The Digitization of the Employee Experience

I recently had the opportunity to hear Pat Wadors, Chief Talent Officer, ServiceNow and Jason Averbook, CEO and Co-Founder of Leapgen, have a fascinating conversation about the on-going digital transformation of the employee experience. They examined why more people seem to care about their experiences at work, the role digitalization has played in raising their expectations, and the opportunities that creates for an organization to differentiate itself to both prospective and current employees.

The top-line answer is that technologies have transformed our personal lives, and we expect the same to happen at work. Cloud computing, powerful mobile devices, and Internet of Things (IoT) platforms connect us to people nearby and around the world. We can complete virtually any task on our smartphones, we talk to our smart homes, and our cars are starting to drive themselves.

HR professionals are embracing these same platforms to create and nurture employee experiences that are more engaging, respectful and rewarding.

We hear so much about the need to create a good work-life balance. Typically, the advice is along the lines of not taking work home with you, staying off email, and keeping your phones in your pocket during the times you devote to your family and friends.

But Pat argued that HR professionals should strive to help employees create a happy merger between their work and personal lives. People spend about one-third of their time at work, and there are people at home that depend on them. Their employers provide income, healthcare and quality of life for the entire family.

Beyond that, HR professionals play a key role in some of the most important times of their lives.

When they’re at the bank trying to cut through the home-buying red tape, you’re there to provide verification of their employment, income, etc. You’re there to help them navigate health care benefits when they welcome a new member to the family, or have to contend with a serious illness. Technology can eliminate filling out forms, making multiple phone calls, and other manual tasks to make those processes seamless. We can create a work experience that mirrors how employees interact with their favorite devices and apps, and that includes providing an engaging user experience across multiple devices (i.e., laptops, smartphones, tablets, even smartwatches).

Jason made an excellent observation that we’re “consumerizing” the employee experience by merging transactions and interactions, which traditionally have been siloed. We therefore make a transaction richer, which is what causes us to fall in love with our gadgets and apps.

This continues along every step of the employee journey, from onboarding, to when they leave your organization. If you create a rewarding employee experience, you increase the likelihood that former employees will become a referral engine.

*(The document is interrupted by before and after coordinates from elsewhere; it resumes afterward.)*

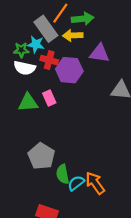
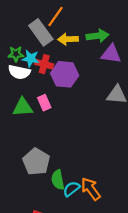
green arrow: (83, 19) -> (97, 36), moved
cyan star: (36, 44) -> (31, 58), moved
purple triangle: (100, 53) -> (111, 54), moved

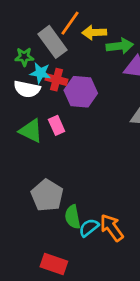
yellow arrow: (68, 39) -> (94, 33), moved
green star: (16, 54) -> (24, 57), moved
green triangle: (23, 107) -> (31, 131), turned 30

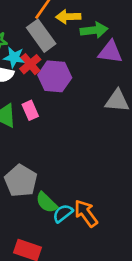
gray rectangle: (52, 42) -> (41, 36), moved
red cross: (57, 80) -> (30, 64), turned 35
green semicircle: (73, 217) -> (47, 202), turned -35

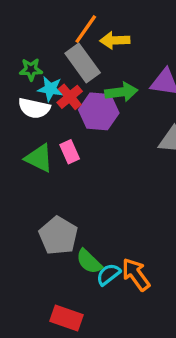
green arrow: (94, 30) -> (121, 92), moved

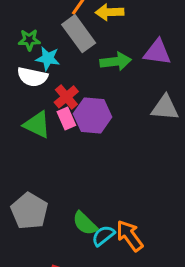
red cross: (70, 97) -> (66, 97), moved
purple hexagon: (99, 111) -> (93, 115), moved
gray pentagon: (58, 236) -> (29, 211), moved

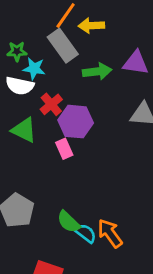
pink rectangle: (66, 119) -> (64, 149), moved
cyan semicircle: (103, 236) -> (86, 233), turned 75

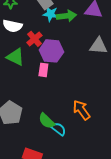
cyan star: (34, 69) -> (50, 14), moved
pink rectangle: (64, 149) -> (43, 70), turned 32
orange arrow: (110, 233) -> (81, 110), moved

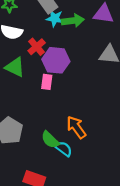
orange arrow: (81, 110) -> (76, 127), moved

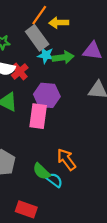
red cross: (37, 47) -> (20, 72), moved
pink rectangle: (47, 82) -> (38, 116), size x1.6

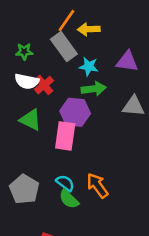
cyan star: (46, 55) -> (89, 66), moved
green arrow: (63, 57) -> (94, 89), moved
cyan semicircle: (54, 180) -> (65, 183), moved

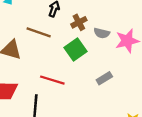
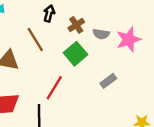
brown line: (39, 32) -> (35, 39), turned 45
red line: (52, 80) -> (54, 88), turned -70

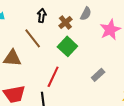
gray semicircle: (101, 34) -> (86, 14), moved, turned -64
gray rectangle: (108, 81) -> (98, 75), moved

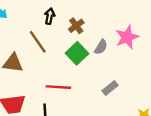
gray semicircle: (86, 14) -> (101, 47), moved
red line: (53, 77) -> (58, 87), turned 65

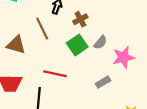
pink star: (127, 37) -> (124, 57), moved

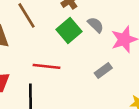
gray semicircle: (100, 42) -> (96, 25), turned -80

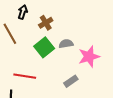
gray semicircle: (96, 25) -> (66, 44), turned -56

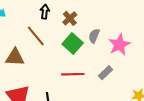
gray semicircle: (66, 44) -> (94, 36), turned -48
red line: (25, 76) -> (73, 74), moved

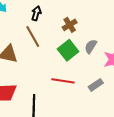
black arrow: (45, 12) -> (36, 13), moved

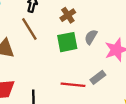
green square: (68, 50) -> (67, 42), turned 30
red line: (63, 81) -> (73, 85), moved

Transforming the employee experience applies to HR too! You move away from a world of service tickets and only reacting to problems, to being more proactive in so many different ways. You can serve your employees better by becoming their advocate and anticipating their needs. For example, if you receive a number of queries about a wellness program, you can perform an audit of what may be available to them today, and be proactive in creating new or additional programs.

Jason also pointed out the fact there are so many stakeholders in creating a great employee experience, in addition to HR. The CIO, the head of facilities, finance, legal – they all “touch” an employee’s experience, so they all need to work together to make it the most beautiful experience possible.